When I studied the history of science at university in the ’80s, I learned that science is often shaped by the context of the time. So when I began research for Darwin’s Hunch, I was curious to find out how the changing times had shaped the search for human origins. For over a century, scientists rejected Darwin’s theory that humans evolved in Africa, but today it is widely accepted.

One of the fascinating things I found was that anthropologist Raymond Dart has a lot in his papers that he did not share with the world. Many of his scientific practices were shaped by colonial thinking. Dart collected human skeletons in an effort to understand what he called “race typology”, which he believed held clues to evolution.

Paging through his documents, I learned the disturbing story of how one of those skeletons came into his collection, a story that remained hidden in the archives for 75 years, and which showed how scientific methods at the time treated human beings as specimens.

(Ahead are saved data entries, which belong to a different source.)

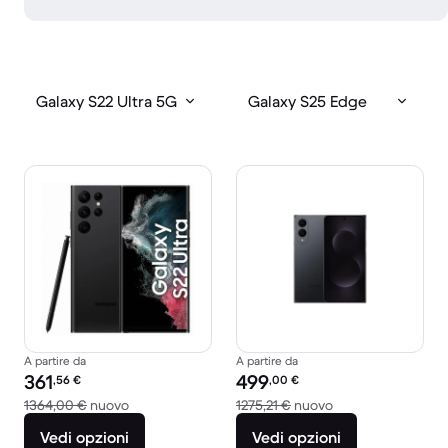
Galaxy S22 Ultra 5G
Galaxy S25 Edge
A partire da
A partire da
Prezzo del ricondizionato:
Prezzo del ricondizionato:
361
499
,56
€
,00
€
Rispetto a 1364,00 € del nuovo
Rispetto a 1275,21
1364,00 €
nuovo
1275,21 €
nuovo
Vedi opzioni
Vedi opzioni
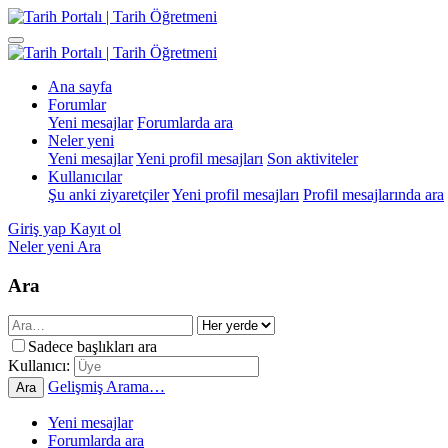
Ana sayfa
Forumlar
Yeni mesajlar
Forumlarda ara
Neler yeni
Yeni mesajlar
Yeni profil mesajları
Son aktiviteler
Kullanıcılar
Şu anki ziyaretçiler
Yeni profil mesajları
Profil mesajlarında ara
Giriş yap
Kayıt ol
Neler yeni
Ara
Ara
Sadece başlıkları ara
Kullanıcı:
Gelişmiş Arama…
Ara
Yeni mesajlar
Forumlarda ara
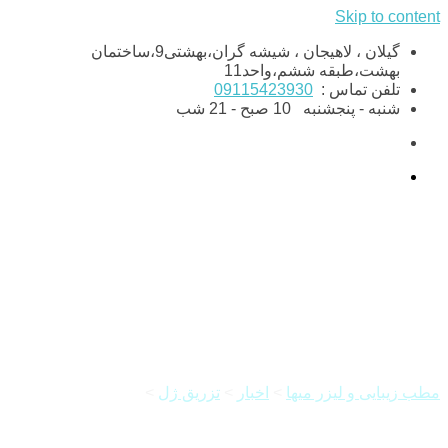
Skip to content
گیلان ، لاهیجان ، شیشه گران،بهشتی9،ساختمان
بهشت،طبقه ششم،واحد11
تلفن تماس :
09115423930
شنبه - پنجشنبه
10 صبح - 21 شب
تزریق ژل چانه
مطب زیبایی و لیزر میها
>
اخبار
>
تزریق ژل
>
تزریق ژل چانه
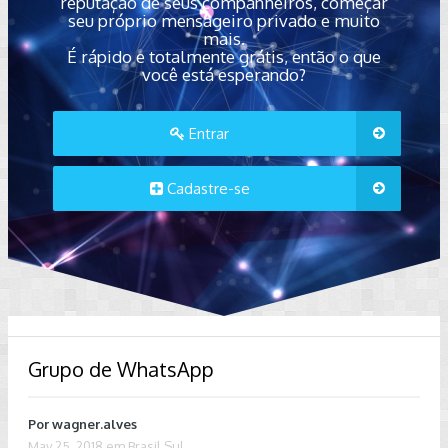
reputação de seus companheiros, começar
seu próprio mensageiro privado e muito
mais.
É rápido e totalmente grátis, então o que
você está esperando?
Entrar
Cadastre-se
Grupo de WhatsApp
Por
wagner.alves
May 25, 2018
em
Brasil Sul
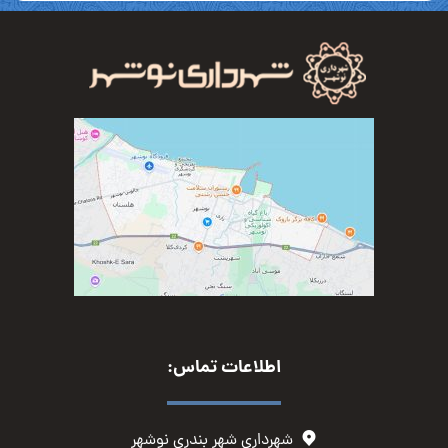
اطلاعات تماس:
شهرداری شهر بندری نوشهر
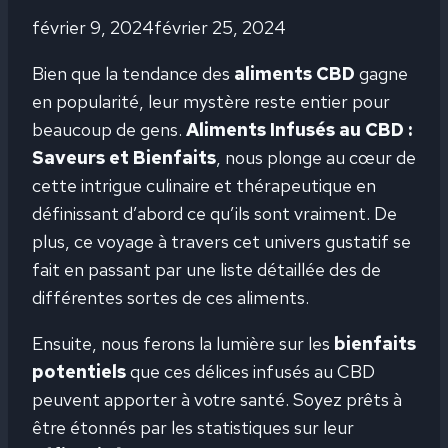
février 9, 2024
février 25, 2024
Bien que la tendance des
aliments CBD
gagne
en popularité, leur mystère reste entier pour
beaucoup de gens.
Aliments Infusés au CBD :
Saveurs et Bienfaits
, nous plonge au cœur de
cette intrigue culinaire et thérapeutique en
définissant d’abord ce qu’ils sont vraiment. De
plus, ce voyage à travers cet univers gustatif se
fait en passant par une liste détaillée des de
différentes sortes de ces aliments.
Ensuite, nous ferons la lumière sur les
bienfaits
potentiels
que ces délices infusés au CBD
peuvent apporter à votre santé. Soyez prêts à
être étonnés par les statistiques sur leur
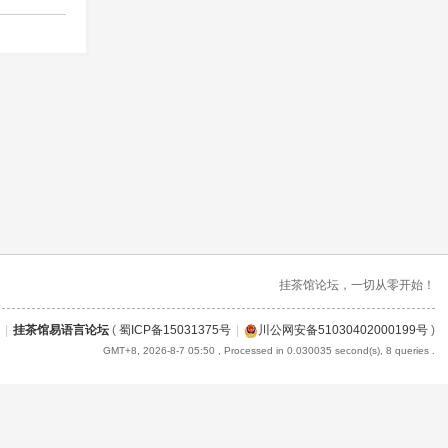
挂茶馆论坛，一切从零开始！
|
挂茶馆易语言论坛
(
蜀ICP备15031375号
|
川公网安备51030402000199号
)
GMT+8, 2026-8-7 05:50
, Processed in 0.030035 second(s), 8 queries .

Phillip Tobias was Dart’s successor as the head of the department of anatomy at Wits Medical School so it was interesting to learn more about his relationship with Dart. I delved into some of Tobias’s papers as well, and it was surprising to see how his thinking on race and human evolution shifted from his youth in the 1940s through to his death in 2012. Back in the 1950s and ’60s, it was one of Tobias’s colleagues, Hertha de Villiers, who helped to shift scientific thinking away from Dart’s race typology. It was fascinating to learn about this accomplished scientist and her work.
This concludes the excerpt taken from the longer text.